As spring became summer, volunteer attrition set in, as many people had to return to their actual jobs. Luckily, I don’t have a job, hooray! But the many volunteer hours really wore me out, and I wasn’t getting any writing done. I stopped going to physical therapy, thinking I’d start again when the call center closed in… July? September? Ever?

The summer brought a different type of caller: extremely entitled. Since the beginning, we’d dealt with name-droppers: I’m so-and-so’s cousin, person X told me to call, etc. (We never played favorites.) But as case numbers dropped and people felt more comfortable venturing out of their apartments, we got a lot of “I have a flight to Bermuda so I need to get tested TODAY” calls. (Well, see, it doesn’t work that way.) We did our best to accommodate everybody but it was feeling less like an emergency and more like a travel agency.

This ramped up during the holidays as simply everyone had to visit their families. (But wasn’t the recommendation to stay home, and not infect your parents and grandparents?) Plus, via Google results and News 12 New Jersey, our phone number became associated with the much-in-demand rapid testing, without the specification that it was only for residents and employees. So we routinely received calls from all over the tri-state area. We kept a growing list of testing sites and phone numbers in other cities.

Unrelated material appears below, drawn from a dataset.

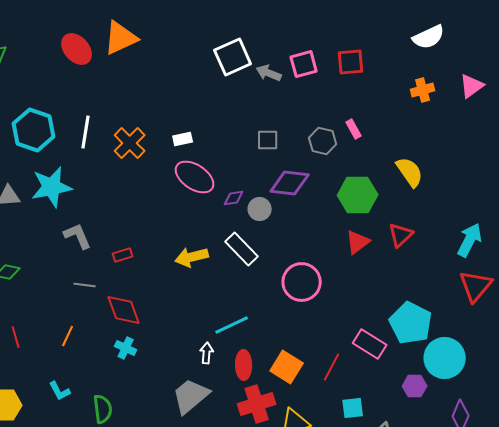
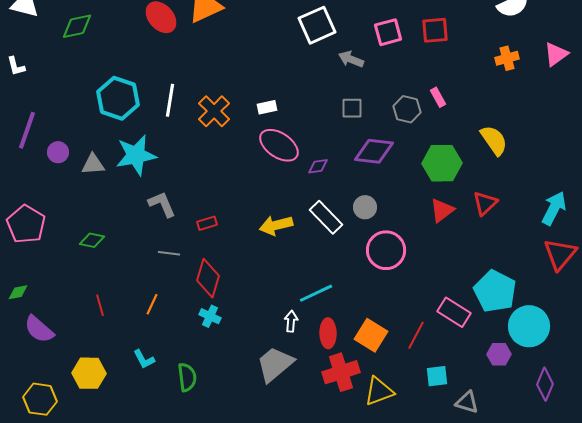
gray arrow: (269, 73) -> (351, 59), moved
gray circle: (260, 209) -> (365, 207), moved
red diamond: (124, 310) -> (208, 278), turned 36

For many callers, English was not their primary language. We had a great offsite translation team who we tried not to overwhelm, so when possible we attempted to work things out with our clumsy middle-school Spanish.

Entering the new year, call volume dropped, so maybe we’d phase out the center…. Nope, now there were vaccines. And there’s a large chunk of the population that either doesn’t have internet access or lacks computer literacy. We put them on waiting lists. (You might recall that for quite a while, vaccine supply didn’t meet demand.) This delay led many to “I called long before my neighbor did, and they just got vaccinated but I still haven’t been scheduled” calls, and also the spread of misinformation, which we made every effort to combat.

Our hours ultimately decreased to 9am to noon, 4 days a week. And over the last half-year or so, our number of volunteers also dwindled to fewer than 10. I must give a shout-out to Captain John Dalton, Maggie Shields, and John Branciforte, dedicated throughout. We were quite a crew, lots of laughs, and I love the bond we formed. Sometimes we felt slightly underappreciated but, as Maggie put it, we truly helped a ton of people, in many cases going the extra mile, and that’s a really good thing.

By mid-May, vaccines were widely available, call numbers dropped precipitously, and we finally closed the hotline. It’s been a little strange adjusting to “civilian life,” so if anybody needs me to come over and answer your phone for a few hours, just let me know.